8.2. PSA Crypto library

8.2.1. API version

PSA_CRYPTO_API_VERSION_MAJOR (macro)

The major version of this implementation of the PSA Crypto API.

#define PSA_CRYPTO_API_VERSION_MAJOR 1

PSA_CRYPTO_API_VERSION_MINOR (macro)

The minor version of this implementation of the PSA Crypto API.

#define PSA_CRYPTO_API_VERSION_MINOR 1

8.2.2. Library initialization

psa_crypto_init (function)

Library initialization.

psa_status_t psa_crypto_init(void);

Returns: psa_status_t

PSA_SUCCESS
Success.
PSA_ERROR_INSUFFICIENT_ENTROPY
PSA_ERROR_INSUFFICIENT_MEMORY
PSA_ERROR_COMMUNICATION_FAILURE
PSA_ERROR_CORRUPTION_DETECTED

Description

It is recommended that applications call this function before calling any other function in this module.

Applications are permitted to call this function more than once. Once a call succeeds, subsequent calls are guaranteed to succeed.

If the application calls any function that returns a psa_status_t result code before calling psa_crypto_init(), the following will occur:

  • If initialization of the library is essential for secure operation of the function, the implementation must return PSA_ERROR_BAD_STATE or other appropriate error.
  • If failure to initialize the library does not compromise the security of the function, the implementation must either provide the expected result for the function, or return PSA_ERROR_BAD_STATE or other appropriate error.

Note

The following scenarios are examples where an implementation can require that the library has been initialized by calling psa_crypto_init():

  • A client-server implementation, in which psa_crypto_init() establishes the communication with the server.
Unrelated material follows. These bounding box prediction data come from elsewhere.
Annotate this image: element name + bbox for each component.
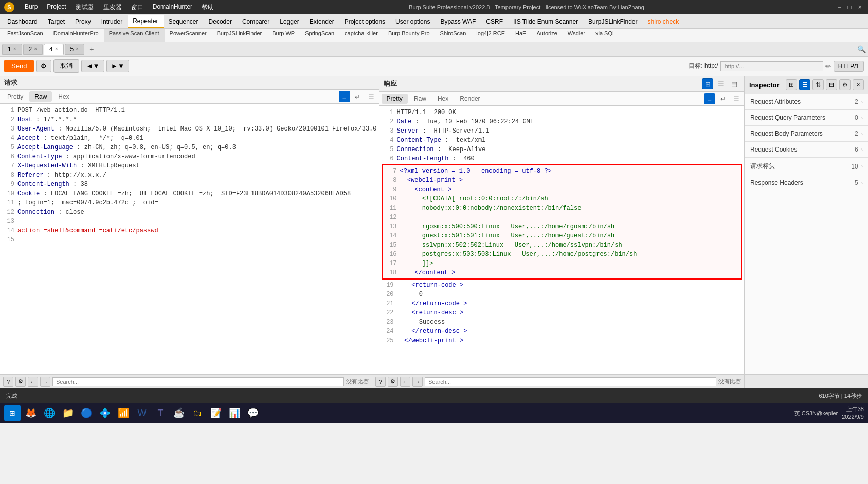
resp-view-icon-2[interactable]: ☰ <box>715 78 727 89</box>
nav-burp-js-link[interactable]: BurpJSLinkFinder <box>583 16 642 27</box>
next-button[interactable]: ►▼ <box>106 60 129 72</box>
nav-user-options[interactable]: User options <box>390 16 435 27</box>
inspector-grid-icon[interactable]: ⊞ <box>786 79 797 90</box>
inspector-settings-icon[interactable]: ⚙ <box>839 79 851 90</box>
taskbar-wifi-icon[interactable]: 📶 <box>115 405 132 421</box>
search-input-left[interactable] <box>52 377 344 386</box>
response-tab-hex[interactable]: Hex <box>432 94 454 104</box>
start-button[interactable]: ⊞ <box>4 405 21 421</box>
nav-proxy[interactable]: Proxy <box>70 16 96 27</box>
request-tab-hex[interactable]: Hex <box>53 91 74 102</box>
subnav-log4j2[interactable]: log4j2 RCE <box>471 29 510 42</box>
response-tab-render[interactable]: Render <box>455 94 485 104</box>
request-tab-pretty[interactable]: Pretty <box>2 91 28 102</box>
maximize-btn[interactable]: □ <box>845 3 854 11</box>
response-content[interactable]: 1HTTP/1.1 200 OK 2Date : Tue, 10 Feb 197… <box>379 106 744 374</box>
nav-target[interactable]: Target <box>43 16 70 27</box>
request-word-wrap-icon[interactable]: ≡ <box>339 91 350 102</box>
subnav-springscan[interactable]: SpringScan <box>300 29 339 42</box>
request-content[interactable]: 1POST /web_action.do HTTP/1.1 2Host : 17… <box>0 104 379 374</box>
response-more-icon[interactable]: ☰ <box>731 93 742 104</box>
subnav-shiro-scan[interactable]: ShiroScan <box>435 29 472 42</box>
edit-target-button[interactable]: ✏ <box>825 62 831 70</box>
subnav-hae[interactable]: HaE <box>510 29 531 42</box>
inspector-row-body-params[interactable]: Request Body Parameters 2 › <box>745 126 868 142</box>
taskbar-teams-icon[interactable]: T <box>152 405 169 421</box>
tab-4-close[interactable]: × <box>55 46 58 52</box>
taskbar-edge-icon[interactable]: 🌐 <box>41 405 58 421</box>
subnav-passive-scan[interactable]: Passive Scan Client <box>104 29 165 42</box>
cancel-button[interactable]: 取消 <box>53 59 79 73</box>
inspector-sort-icon[interactable]: ⇅ <box>812 79 824 90</box>
tab-5-close[interactable]: × <box>76 46 79 52</box>
menu-burp[interactable]: Burp <box>21 2 42 13</box>
subnav-bounty-pro[interactable]: Burp Bounty Pro <box>383 29 435 42</box>
resp-view-icon-3[interactable]: ▤ <box>729 78 740 89</box>
taskbar-java-icon[interactable]: ☕ <box>171 405 187 421</box>
subnav-captcha-killer[interactable]: captcha-killer <box>339 29 383 42</box>
subnav-burpjs[interactable]: BurpJSLinkFinder <box>212 29 267 42</box>
menu-domain[interactable]: DomainHunter <box>149 2 196 13</box>
tab-5[interactable]: 5 × <box>65 44 85 55</box>
subnav-domainhunter[interactable]: DomainHunterPro <box>48 29 104 42</box>
nav-bypass-waf[interactable]: Bypass WAF <box>435 16 481 27</box>
search-icon[interactable]: 🔍 <box>857 45 866 53</box>
menu-window[interactable]: 窗口 <box>127 2 148 13</box>
taskbar-files-icon[interactable]: 📁 <box>60 405 76 421</box>
minimize-btn[interactable]: − <box>835 3 843 11</box>
subnav-autorize[interactable]: Autorize <box>531 29 562 42</box>
inspector-row-cookies[interactable]: Request Cookies 6 › <box>745 142 868 158</box>
bottom-help-btn-right[interactable]: ? <box>375 377 386 387</box>
nav-iis-tilde[interactable]: IIS Tilde Enum Scanner <box>508 16 583 27</box>
bottom-help-btn-left[interactable]: ? <box>3 377 13 387</box>
prev-button[interactable]: ◄▼ <box>81 60 104 72</box>
bottom-settings-btn-right[interactable]: ⚙ <box>388 377 398 387</box>
response-tab-raw[interactable]: Raw <box>409 94 431 104</box>
subnav-fastjson[interactable]: FastJsonScan <box>2 29 48 42</box>
tab-4[interactable]: 4 × <box>44 44 64 55</box>
inspector-row-request-headers[interactable]: 请求标头 10 › <box>745 158 868 175</box>
subnav-powerscanner[interactable]: PowerScanner <box>165 29 212 42</box>
request-ln-icon[interactable]: ↵ <box>352 91 364 102</box>
nav-extender[interactable]: Extender <box>304 16 339 27</box>
inspector-close-icon[interactable]: × <box>853 79 864 90</box>
nav-repeater[interactable]: Repeater <box>128 15 163 28</box>
subnav-wsdler[interactable]: Wsdler <box>563 29 590 42</box>
nav-shiro-check[interactable]: shiro check <box>642 16 684 27</box>
response-tab-pretty[interactable]: Pretty <box>382 94 408 104</box>
nav-comparer[interactable]: Comparer <box>237 16 275 27</box>
resp-view-icon-1[interactable]: ⊞ <box>702 78 713 89</box>
inspector-row-response-headers[interactable]: Response Headers 5 › <box>745 175 868 191</box>
nav-logger[interactable]: Logger <box>275 16 304 27</box>
request-tab-raw[interactable]: Raw <box>29 91 52 102</box>
tab-2-close[interactable]: × <box>34 46 37 52</box>
send-button[interactable]: Send <box>4 60 34 72</box>
inspector-list-icon[interactable]: ☰ <box>799 79 810 90</box>
menu-dev[interactable]: 里发器 <box>99 2 126 13</box>
subnav-burp-wp[interactable]: Burp WP <box>267 29 300 42</box>
nav-csrf[interactable]: CSRF <box>481 16 508 27</box>
tab-add[interactable]: + <box>85 44 98 55</box>
inspector-row-request-attrs[interactable]: Request Attributes 2 › <box>745 94 868 110</box>
bottom-prev-btn-right[interactable]: ← <box>400 377 410 387</box>
nav-project-options[interactable]: Project options <box>339 16 390 27</box>
inspector-split-icon[interactable]: ⊟ <box>826 79 837 90</box>
settings-button[interactable]: ⚙ <box>36 60 51 72</box>
tab-2[interactable]: 2 × <box>23 44 43 55</box>
taskbar-folder-icon[interactable]: 🗂 <box>189 405 206 421</box>
nav-decoder[interactable]: Decoder <box>204 16 237 27</box>
nav-intruder[interactable]: Intruder <box>96 16 128 27</box>
taskbar-excel-icon[interactable]: 📊 <box>226 405 243 421</box>
taskbar-chrome-icon[interactable]: 🔵 <box>78 405 95 421</box>
nav-dashboard[interactable]: Dashboard <box>2 16 43 27</box>
taskbar-notes-icon[interactable]: 📝 <box>208 405 224 421</box>
target-input[interactable] <box>720 61 823 71</box>
bottom-next-btn-right[interactable]: → <box>412 377 423 387</box>
bottom-next-btn-left[interactable]: → <box>40 377 50 387</box>
taskbar-wechat-icon[interactable]: 💬 <box>245 405 261 421</box>
taskbar-vscode-icon[interactable]: 💠 <box>97 405 113 421</box>
taskbar-word-icon[interactable]: W <box>134 405 150 421</box>
menu-test[interactable]: 测试器 <box>71 2 98 13</box>
response-word-wrap-icon[interactable]: ≡ <box>704 93 715 104</box>
response-ln-icon[interactable]: ↵ <box>717 93 729 104</box>
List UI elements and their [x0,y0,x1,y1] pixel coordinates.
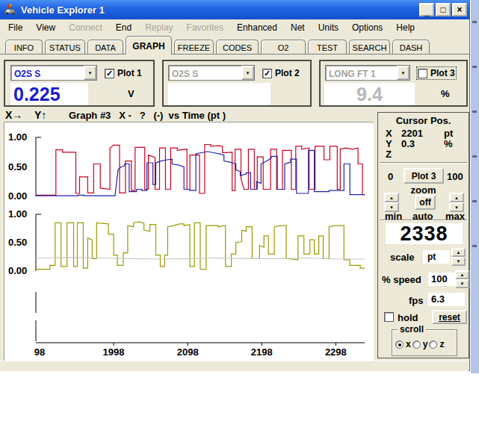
menu-help[interactable]: Help [389,21,421,34]
plot3-value: 9.4 [324,83,415,105]
speed-label: % speed [382,274,421,285]
fps-label: fps [409,295,424,306]
spin-up-icon[interactable]: ▲ [455,270,469,279]
scroll-z-radio[interactable] [429,340,437,349]
plot2-parameter-select[interactable]: O2S S ▼ [168,65,255,81]
plot3-parameter-select[interactable]: LONG FT 1 ▼ [325,65,410,81]
maximize-button[interactable]: □ [436,3,451,16]
menu-units[interactable]: Units [312,21,345,34]
cursor-pos-title: Cursor Pos. [378,115,469,126]
graph-canvas: 1.000.500.001.000.500.009819982098219822… [4,122,374,361]
plot1-checkbox[interactable]: ✓ [105,69,114,78]
menu-enhanced[interactable]: Enhanced [230,21,284,34]
tab-search[interactable]: SEARCH [349,40,390,55]
spin-down-icon[interactable]: ▼ [455,279,469,288]
graph-title: Graph #3 X - ? (-) vs Time (pt ) [69,110,226,121]
window-bottom-edge [0,361,469,371]
graph-header: X→ Y↑ Graph #3 X - ? (-) vs Time (pt ) [0,109,377,122]
plot3-checkbox[interactable] [418,69,427,78]
menu-replay: Replay [138,21,179,34]
reset-button[interactable]: reset [432,310,467,324]
svg-text:2098: 2098 [177,346,199,358]
fps-value: 6.3 [428,293,465,306]
plot2-checkbox-label: Plot 2 [275,68,300,78]
title-bar[interactable]: Vehicle Explorer 1 _ □ × [0,0,469,19]
max-spinner: ▲ ▼ [449,193,464,212]
tab-freeze[interactable]: FREEZE [174,40,214,55]
plot1-panel: O2S S ▼ ✓ Plot 1 0.225 V [4,60,155,107]
menu-view[interactable]: View [29,21,62,34]
tab-test[interactable]: TEST [308,40,347,55]
hold-checkbox[interactable] [384,312,394,322]
svg-text:0.50: 0.50 [8,161,27,172]
graph-plot-area[interactable]: 1.000.500.001.000.500.009819982098219822… [4,122,374,361]
plot2-checkbox-row: ✓ Plot 2 [262,68,300,78]
scroll-y-label: y [423,339,428,349]
range-max-value: 100 [447,171,463,182]
plot1-checkbox-label: Plot 1 [117,68,142,78]
divider [380,220,467,221]
app-window: Vehicle Explorer 1 _ □ × File View Conne… [0,0,470,371]
plot1-parameter-select[interactable]: O2S S ▼ [10,65,97,81]
spin-up-icon[interactable]: ▲ [449,193,464,202]
plot1-value: 0.225 [10,83,88,105]
scroll-x-radio[interactable] [395,340,404,349]
dropdown-arrow-icon[interactable]: ▼ [241,66,254,80]
scroll-z-label: z [439,339,444,349]
tab-info[interactable]: INFO [5,40,43,55]
divider [380,162,467,164]
minimize-button[interactable]: _ [419,3,434,16]
plot1-checkbox-row: ✓ Plot 1 [105,68,142,78]
menu-net[interactable]: Net [284,21,312,34]
menu-favorites: Favorites [180,21,230,34]
plot3-parameter-value: LONG FT 1 [326,66,397,80]
svg-text:98: 98 [34,346,45,358]
scroll-y-radio[interactable] [412,340,421,349]
range-min-value: 0 [388,171,393,182]
scroll-axis-options: x y z [395,339,444,349]
svg-text:1998: 1998 [103,346,125,358]
zoom-off-button[interactable]: off [415,195,436,210]
svg-text:2198: 2198 [251,346,273,358]
min-spinner: ▲ ▼ [384,193,399,212]
menu-bar: File View Connect End Replay Favorites E… [0,19,469,35]
tab-o2[interactable]: O2 [261,40,306,55]
cursor-y-label: Y [386,138,392,149]
menu-file[interactable]: File [1,21,29,34]
scroll-group-label: scroll [398,324,426,335]
cursor-y-value: 0.3 [401,138,415,149]
plot1-parameter-value: O2S S [11,66,84,80]
svg-text:2298: 2298 [325,346,347,358]
speed-spinner: ▲ ▼ [455,270,469,288]
spin-up-icon[interactable]: ▲ [384,193,399,202]
tab-status[interactable]: STATUS [45,40,85,55]
plot-select-button[interactable]: Plot 3 [404,168,444,184]
x-axis-direction-icon[interactable]: X→ [5,109,22,121]
plot2-parameter-value: O2S S [169,66,241,80]
cursor-y-row: Y 0.3 % [378,138,469,149]
plot3-checkbox-row: Plot 3 [418,68,455,78]
cursor-x-value: 2201 [401,128,423,139]
cursor-control-panel: Cursor Pos. X 2201 pt Y 0.3 % Z 0 Plot 3… [377,112,469,358]
menu-options[interactable]: Options [345,21,389,34]
position-readout: 2338 [386,223,463,244]
dropdown-arrow-icon[interactable]: ▼ [84,66,96,80]
tab-graph[interactable]: GRAPH [126,36,172,55]
svg-text:1.00: 1.00 [8,131,27,143]
plot2-checkbox[interactable]: ✓ [262,69,272,78]
dropdown-arrow-icon[interactable]: ▼ [397,66,410,80]
background-window-edge [471,0,479,373]
tab-codes[interactable]: CODES [216,40,259,55]
spin-down-icon[interactable]: ▼ [451,257,466,266]
menu-end[interactable]: End [109,21,138,34]
y-axis-direction-icon[interactable]: Y↑ [34,109,46,121]
close-button[interactable]: × [452,3,467,16]
plot3-panel: LONG FT 1 ▼ Plot 3 9.4 % [319,60,468,107]
speed-field[interactable]: 100 [428,273,455,286]
scale-field[interactable]: pt [423,250,450,264]
tab-dash[interactable]: DASH [392,40,430,55]
tab-data[interactable]: DATA [87,40,123,55]
cursor-y-unit: % [444,138,453,149]
plot2-panel: O2S S ▼ ✓ Plot 2 [162,60,312,107]
spin-up-icon[interactable]: ▲ [451,248,466,257]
No key management or cryptographic operation can be performed until this is done.
  • An implementation in which psa_crypto_init() initializes the random bit generator, and no operations that require the RNG can be performed until this is done. For example, random data, key, IV, or nonce generation; randomized signature or encryption; and algorithms that are implemented with blinding.

Warning

The set of functions that depend on successful initialization of the library is IMPLEMENTATION DEFINED. Applications that rely on calling functions before initializing the library might not be portable to other implementations.